I TALK ON MAN'S PROTECTIN' LOVE FOR WIMMEN
It wuz a beautiful mornin'. I felt boyed up by the invigoration of the invigoratin' atmosphere, the boyness helped along mebby by three cups of Samantha's delicious coffee with rich cream in it, three veal cutlets brown and tender, four hot rolls light as day, several flaky baked potatoes and some biled eggs.
I felt well and I devoted my muse on this auspicious occasion to writin' specially on the protectin' love and care that men had always shown and delighted to show to females. It wuz a subject that I loved and my mind and tongue had often reverted to, follerin' the example of all the other good and great statesmen who have talked and writ on the feminist question. And I felt that I wuz abundantly qualified to do justice to it, havin' protected Samantha and lovin'ly guarded her weak footsteps for goin' on forty years.
I set with my steeled pen in hand and got so lost and wropped up in contemplation of the beautiful and inspirin' subject, and plannin' how I would handle it to the best advantage, that time passed onheeded and first I knowed I hearn by the sound of dishes rattlin' in the near and adjacent kitchen that Samantha wuz beginin' to make preparations for dinner.
The kitchen as I said wuz contagious to the settin' room and the door wuz open.

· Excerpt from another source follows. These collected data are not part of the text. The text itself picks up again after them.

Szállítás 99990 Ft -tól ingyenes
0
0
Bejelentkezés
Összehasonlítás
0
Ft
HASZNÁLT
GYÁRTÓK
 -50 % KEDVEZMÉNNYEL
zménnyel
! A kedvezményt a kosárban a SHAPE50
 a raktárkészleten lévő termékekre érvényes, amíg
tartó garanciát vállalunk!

I had laid out and intended to begin the chapter on this important and most congenial subject with some strong stern language calculated to shame wimmen for the unbelievin' remarks they had made on this beautiful and universal trait of my sect, and their seemin' teetotle inability to appreciate the constant onvaryin' and lovin' protection that men had always gin to the weaker and more inferior sect.
I remembered well how in a former talk with Samantha on this subject, though she had admitted willin'ly enough that there wuz lots of good generous men runnin' loose in the world. Yet she tried to dispute my insertion that all men always cared for and tenderly protected wimmen, by bringin' up instances where she claimed men had balked and kicked over the traces, and instead of protectin' wimmen had run 'em away into ruination and destruction.
She brung up White Slavery, political, social and industrial dependence, and the average man's inherient objection to regard wimmen as a citizen and plain human bein', bein' inclined to regard 'em either as angels or underlin's. And a lot of other trashy arguments calculated to rile a man up, yes mad a man to the very quick, who knowed what he wuz talkin' about. One who had spent the heft of his life in protectin' and guidin' her that now turned agin him and disputed him. A man who knowed as well as he knowed the looks of his linement in the shavin' glass, that man's protectin' love and care wuz all that had held wimmen up, and wuz still a proppin' her.
I spoze in my righteous indignation I may have said kinder hash things about the low down ornary traits of the inferior sect to which Samantha belonged, for she begun to bring up traits that she said some of my sect had, and throw 'em at me, traits that I know no man ever had or skursley ever had hearn on. But I must say that all the while riled up as she wuz inside of her, she kep' knittin' away on my indigo blue sock, and kep' makin' honorable exceptions of good men and smart men. But she brung up Vanity, said I and my sect wuz vain. Sez she, "If a woman tries to talk sense and reason to a man about her needs and her rights, he will generally pay her a compliment about her eyes or her nose. 'Tennyrate he will turn the subject some way and won't listen to her. But if she makes eyes at him, and talks soft nonsense, and flatters him, he will purr like a pussy cat."